Stretching is very important in beginning and ending an exercise. But its functions go beyond preventing strains and sprains. So why stretch?
Stretching before beginning an exercise prevents injuries.
It helps the muscles “warm-up” and prepare before divulging into more intense exercises.
It helps prevent “pulled muscles”. It allows a longer range of motion. For instance, if you are going to do a strong punch without stretching, you will ‘shock’ your relaxed muscles into motion, thus it will cause pain and soreness.
To prevent these from happening, begin with by gently pumping your arms, or by extending your arms overhead or below. You may also do leg extensions, either on the ground or elevated. For elevated leg stretches, it must not be immediate, but gradual and slow.
The higher the leg stretch is, the more the muscles are pulled, so one has to do it slowly. When stretching, don’t bounce. Bouncing can cause small tears (micro tears) in the muscles which can cause scar tissues. These scar tissues can make movement painful and future stretching more painful and difficult.
If you feel that the stretch is becoming more painful, then it means that you have gone too far. Focus on a more comfortable, pain-free stretch. Make sure to stretch both sides, too. It extends your range of motion more that way. Plus, movement doesn’t just go one direction, does it?
Stretching improves flexibility.
When you constantly stretch, you are also making yourself more flexible, thus activities that require flexibility, such dancing and kicks, short sprints and dashes, even basic tasks such as lifting and tying your shoe, can become easier.
Flexibility also wanes s people ages, so it’s best to regularly stretch so that you can maintain your flexibility.
Stretching promotes better breathing and respiratory (or oxygen) flow.
Stretching allows oxygen to flow better through your body and it also helps better blood circulation. Body pains and sores usually root from increased tightness and tension from the lack of oxygen that flows to the different parts of your body. Stretching allows the oxygen to move freely and move better.
Stretching reduces stress and improves posture.
Stress causes the muscles to tighten and knot, thus it can cause strain and back pains. Tension causes negative effects on your body. Muscles harden and slow down the flow of the oxygen (carried by the blood) to the brain which muddles thinking.

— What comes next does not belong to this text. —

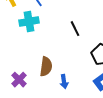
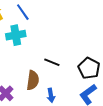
black line: (75, 29) -> (52, 62), moved, turned -42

Stretching brings back the oxygen flow and regulates it, re-oxygenating the brain and also the heart.
Aside from contributing greatly to the circulation or blood flow, stretching also releases endorphins or the feel-good hormones in the body which can improve your mood and make you feel good. Stretching also greatly improves posture as it prevents the muscles from getting too tight, which causes slouching and rigidness of the body.
When you have good posture, circulation flows better and you can look good and feel good throughout the day.
Stretch after exercising.
Lactic acid builds up in your muscles while you exercise which leads to fatigue and soreness.

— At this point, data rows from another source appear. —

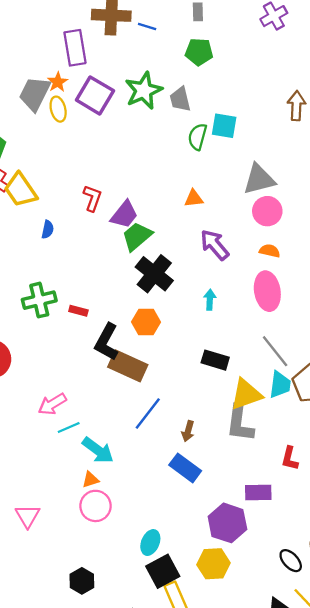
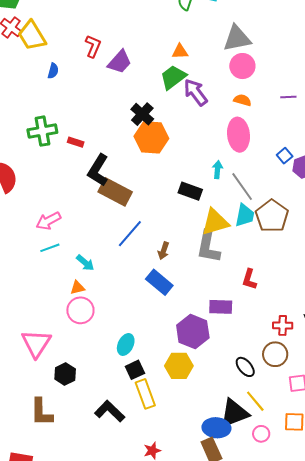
green trapezoid: (137, 236) -> (173, 77), moved
black cross: (154, 274) -> (142, 114), size x0.7
cyan arrow: (210, 300) -> (218, 170), moved
orange hexagon: (146, 322) -> (151, 137), moved, size x1.4
cyan line: (69, 428) -> (50, 248), moved
cyan arrow: (98, 450) -> (85, 263), size x0.7
pink triangle: (28, 516) -> (36, 343), moved, size x1.4
black square: (163, 571) -> (135, 370), size x0.7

This can be remedied by “cooling down” exercises or post-exercise stretching. Post-exercise stretching can help in workout recovery, decreases muscle soreness that comes after the workout and ensures that your muscles and tendons are in good working order.
If you stretch after exercising, you are conditioning your muscles, and, in a way, you are relaxing your muscles after a vigorous regimen. Its goal is to return your muscles to the pre-exercise stage.
It’s like telling your muscles that the hard part of the workout is done. This part of the exercise is called the “cool down” and usually consists of light exercises such as brisk walking, calf stretching and static stretching.
Aside from relaxing your muscles, cool down exercise are also meant to re-oxygenate your heart, since you have used too much oxygen working out. This means allowing steady breathing and the muscles push the oxygen back to the heart.
Stretching, although takes minimal time in the whole workout or exercises, is still a very important part of the activity and should not be taken lightly.
How sore you can get or how good you feel after a workout depends on how properly and how effectively you have stretched.